Out With Routine Jobs
Yes, creative destruction apparently is alive and at work in the economy today according to the paper, “The Next Revolution in Interactions”, just published in the McKinsey Quarterly. The authors state, “Companies in many sectors are hiring additional employees for more complex interactions and fewer employees for less complex ones.” What this means is that jobs like designers, nurses and front-line managers that require lots of ‘interactions’ – tasks demanding great amounts of expertise and judgment to perform - are growing at a greater rate than those requiring routine ‘transactions’.

Tacit interactions are at the heart of jobs in which people have to think and make decisions and take actions based on their deep expertise or “what economists call tacit knowledge”.

New Complex Jobs Are Growing At A Faster Rate
To support their contention, the authors offer several statistics drawn from their study of the US labor market since 1998. They claim for example, that since that time, the number of US jobs that include tacit interactions as an essential component has been growing 2 ½ times faster than the number of so-called ‘transactional’ jobs and three times faster than employment in the entire economy. According to the authors, 70% of all US jobs created since 1998 – 4.5 million jobs require judgment and experience. These jobs make up 41 percent of the labor market in the US and the growth is the same in most developed nations.

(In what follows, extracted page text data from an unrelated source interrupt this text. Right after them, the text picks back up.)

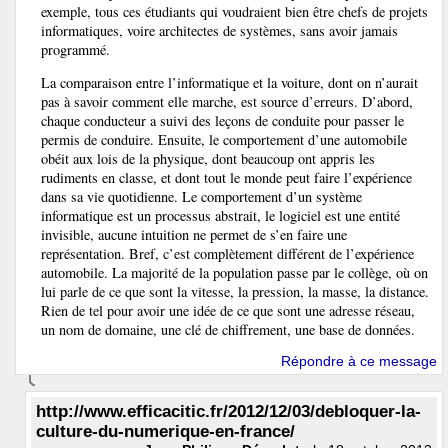
exemple, tous ces étudiants qui voudraient bien être chefs de projets
informatiques, voire architectes de systèmes, sans avoir jamais
programmé.
La comparaison entre l’informatique et la voiture, dont on n’aurait
pas à savoir comment elle marche, est source d’erreurs. D’abord,
chaque conducteur a suivi des leçons de conduite pour passer le
permis de conduire. Ensuite, le comportement d’une automobile
obéit aux lois de la physique, dont beaucoup ont appris les
rudiments en classe, et dont tout le monde peut faire l’expérience
dans sa vie quotidienne. Le comportement d’un système
informatique est un processus abstrait, le logiciel est une entité
invisible, aucune intuition ne permet de s’en faire une
représentation. Bref, c’est complètement différent de l’expérience
automobile. La majorité de la population passe par le collège, où on
lui parle de ce que sont la vitesse, la pression, la masse, la distance.
Rien de tel pour avoir une idée de ce que sont une adresse réseau,
un nom de domaine, une clé de chiffrement, une base de données.
Répondre à ce message
http://www.efficacitic.fr/2012/12/03/debloquer-la-
culture-du-numerique-en-france/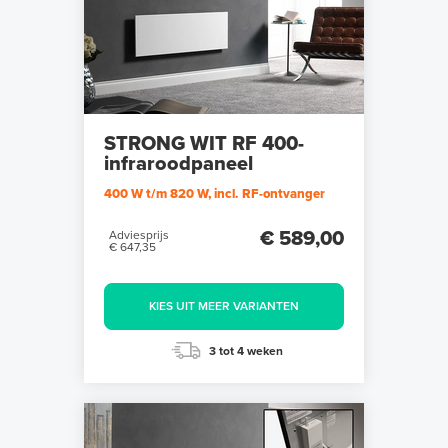
STRONG WIT RF 400-
infraroodpaneel
400 W t/m 820 W, incl. RF-ontvanger
€ 589,00
Adviesprijs
€ 647,35
KIES UIT MEER VARIANTEN
3 tot 4 weken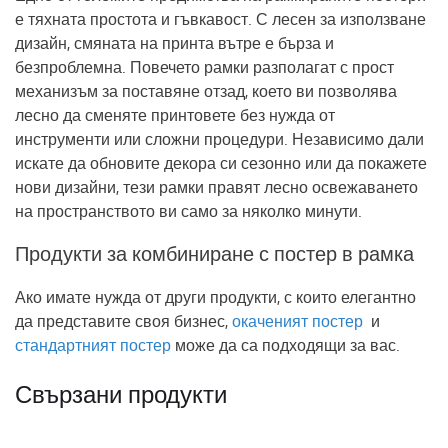
е тяхната простота и гъвкавост. С лесен за използване
дизайн, смяната на принта вътре е бърза и
безпроблемна. Повечето рамки разполагат с прост
механизъм за поставяне отзад, което ви позволява
лесно да сменяте принтовете без нужда от
инструменти или сложни процедури. Независимо дали
искате да обновите декора си сезонно или да покажете
нови дизайни, тези рамки правят лесно освежаването
на пространството ви само за няколко минути.
Продукти за комбиниране с постер в рамка
Ако имате нужда от други продукти, с които елегантно
да представите своя бизнес,
окаченият постер
и
стандартният постер
може да са подходящи за вас.
Свързани продукти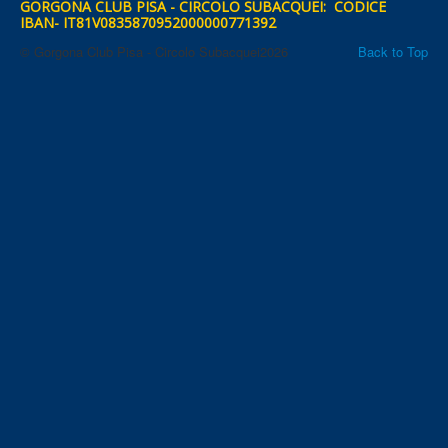
GORGONA CLUB PISA - CIRCOLO SUBACQUEI: CODICE
IBAN- IT81V0835870952000000771392
© Gorgona Club Pisa - Circolo Subacquei2026
Back to Top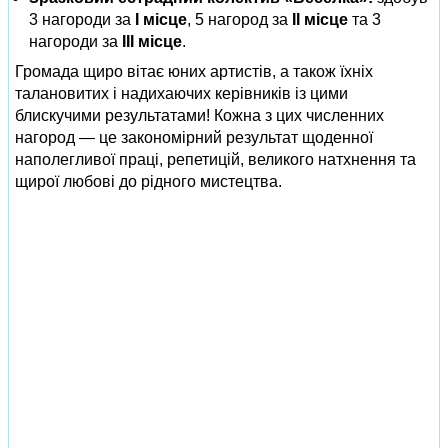
3 нагороди за
І місце
, 5 нагород за
ІІ місце
та 3
нагороди за
ІІІ місце
.
Громада щиро вітає юних артистів, а також їхніх
талановитих і надихаючих керівників із цими
блискучими результатами! Кожна з цих численних
нагород — це закономірний результат щоденної
наполегливої праці, репетицій, великого натхнення та
щирої любові до рідного мистецтва.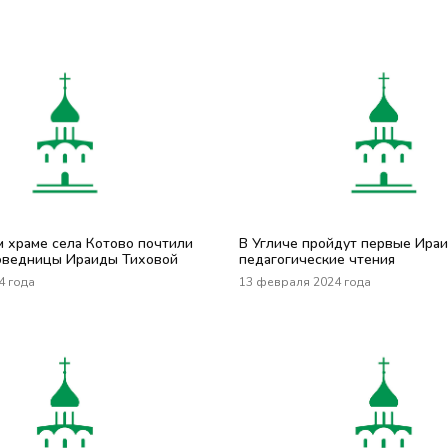
м храме села Котово почтили
В Угличе пройдут первые Ира
оведницы Ираиды Тиховой
педагогические чтения
4 года
13 февраля 2024 года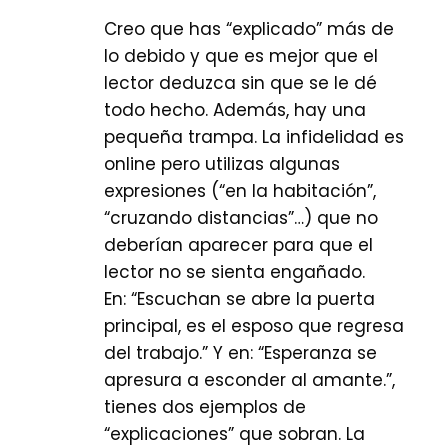
Creo que has “explicado” más de
lo debido y que es mejor que el
lector deduzca sin que se le dé
todo hecho. Además, hay una
pequeña trampa. La infidelidad es
online pero utilizas algunas
expresiones (“en la habitación”,
“cruzando distancias”…) que no
deberían aparecer para que el
lector no se sienta engañado.
En: “Escuchan se abre la puerta
principal, es el esposo que regresa
del trabajo.” Y en: “Esperanza se
apresura a esconder al amante.”,
tienes dos ejemplos de
“explicaciones” que sobran. La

Another interesting insight from this work is how different industries and job categories are being affected. While all industries employ tacit workers, this type of work dominates fields like health care, financial services and software. As time goes on, this trend will steadily increase its impact on traditional industries such as retail, manufacturing and transportation. Transformative and transactional jobs in these sectors will gradually be automated or eliminated and replaced by tacit ones.

Are Managers Ready?
The McKinsey authors predict this shift toward organizations doing complex interactions will cause a revolution in how companies organize and operate. Raising the performance of workers undertaking complex, high value work will be the critical management challenge. Companies have perfected automation and labor substitution. They are quite good at process streamlining and standardization to drive efficiency and productivity. Few however, have a clue how to improve and sustain the productivity of high-value knowledge workers. For the past two decades, many managers could get away with half-hearted and clumsy attempts to nurture knowledge workers because there were relatively few of them and so many juicy cost-cutting targets on which to focus.

But those days are coming to an end. If McKinsey’s predictions are correct, this class of implicit knowledge worker will increasingly dominate organizations. The good news is that companies that crack the code on how to make them happy and productive will gain significant competitive advantages that will be very difficult to copy.

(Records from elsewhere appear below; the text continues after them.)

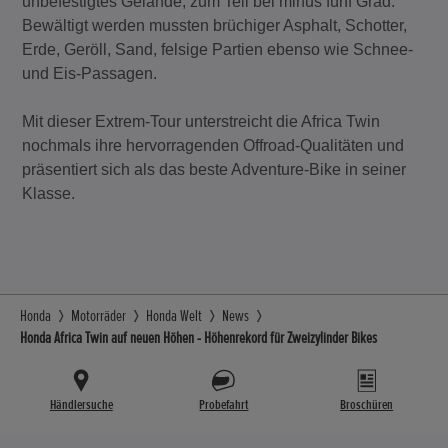
unbefestigtes Gelände, zum Teil bei minus fünf Grad.
Bewältigt werden mussten brüchiger Asphalt, Schotter,
Erde, Geröll, Sand, felsige Partien ebenso wie Schnee-
und Eis-Passagen.
Mit dieser Extrem-Tour unterstreicht die Africa Twin
nochmals ihre hervorragenden Offroad-Qualitäten und
präsentiert sich als das beste Adventure-Bike in seiner
Klasse.
Honda
Motorräder
Honda Welt
News
Honda Africa Twin auf neuen Höhen - Höhenrekord für Zweizylinder Bikes
Händlersuche
Probefahrt
Broschüren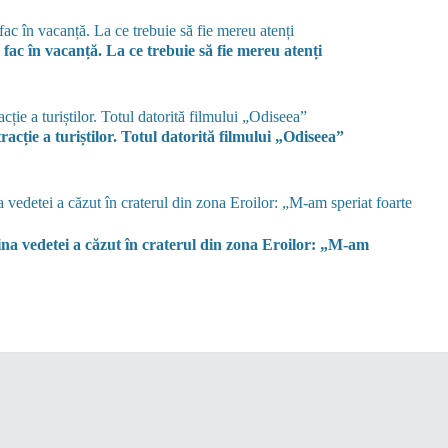
 fac în vacanță. La ce trebuie să fie mereu atenți
racție a turiștilor. Totul datorită filmului „Odiseea”
 vedetei a căzut în craterul din zona Eroilor: „M-am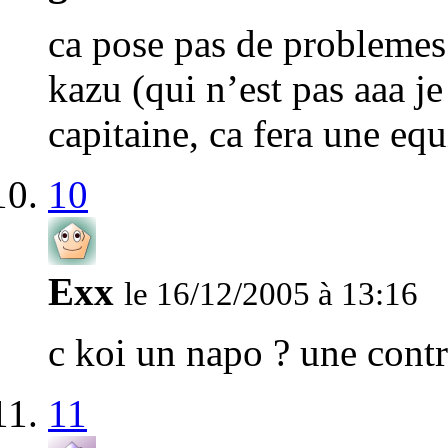
ca pose pas de problemes 
kazu (qui n’est pas aaa je
capitaine, ca fera une equ
10
Exx
le 16/12/2005 à 13:16
c koi un napo ? une contr
11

The burden of accomplishing this falls squarely on the shoulders of managers. They will need to learn how to shift from automating or eliminating lower-skilled or routinized labor to improving the performance of highly-skilled labor. This is no mean feat and the majority of managers are not prepared for this shift nor will many be capable of making it.

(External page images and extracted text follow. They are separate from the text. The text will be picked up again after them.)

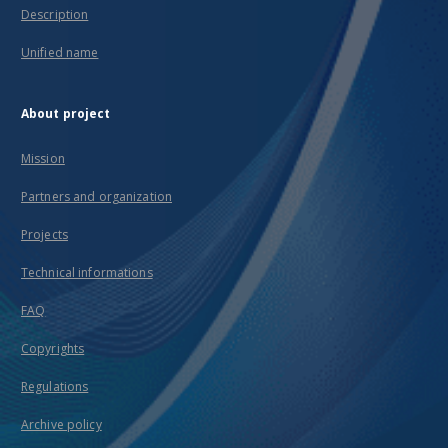
Description
Unified name
About project
Mission
Partners and organization
Projects
Technical informations
FAQ
Copyrights
Regulations
Archive policy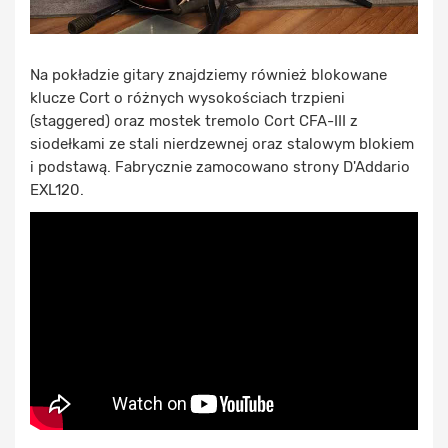
Na pokładzie gitary znajdziemy również blokowane
klucze Cort o różnych wysokościach trzpieni
(staggered) oraz mostek tremolo Cort CFA-III z
siodełkami ze stali nierdzewnej oraz stalowym blokiem
i podstawą. Fabrycznie zamocowano strony D'Addario
EXL120.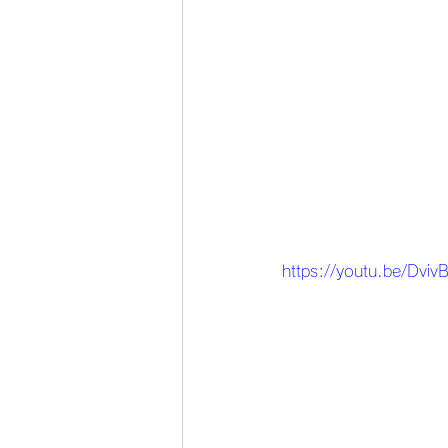
https://youtu.be/Dviv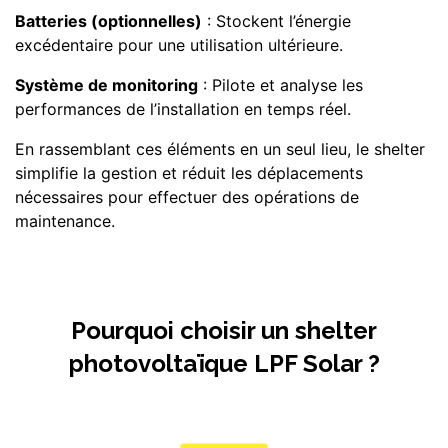
Batteries (optionnelles)
: Stockent l’énergie
excédentaire pour une utilisation ultérieure.
Système de monitoring
: Pilote et analyse les
performances de l’installation en temps réel.
En rassemblant ces éléments en un seul lieu, le shelter
simplifie la gestion et réduit les déplacements
nécessaires pour effectuer des opérations de
maintenance.
Pourquoi choisir un shelter
photovoltaïque LPF Solar ?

How many managers in your organization are prepared to lead this next workplace revolution? Is your organization dominated by downsizers, outsourcers and reengineers or people developers, collaborative experts and inspiring leaders? The answers to these questions could well determine whether your workplace revolution proves to be ultimately destructive or creative. Let’s hope that John Lennon was right when he sang in the refrain to “Revolution”:

Don’t you know it’s gonna be... Alright?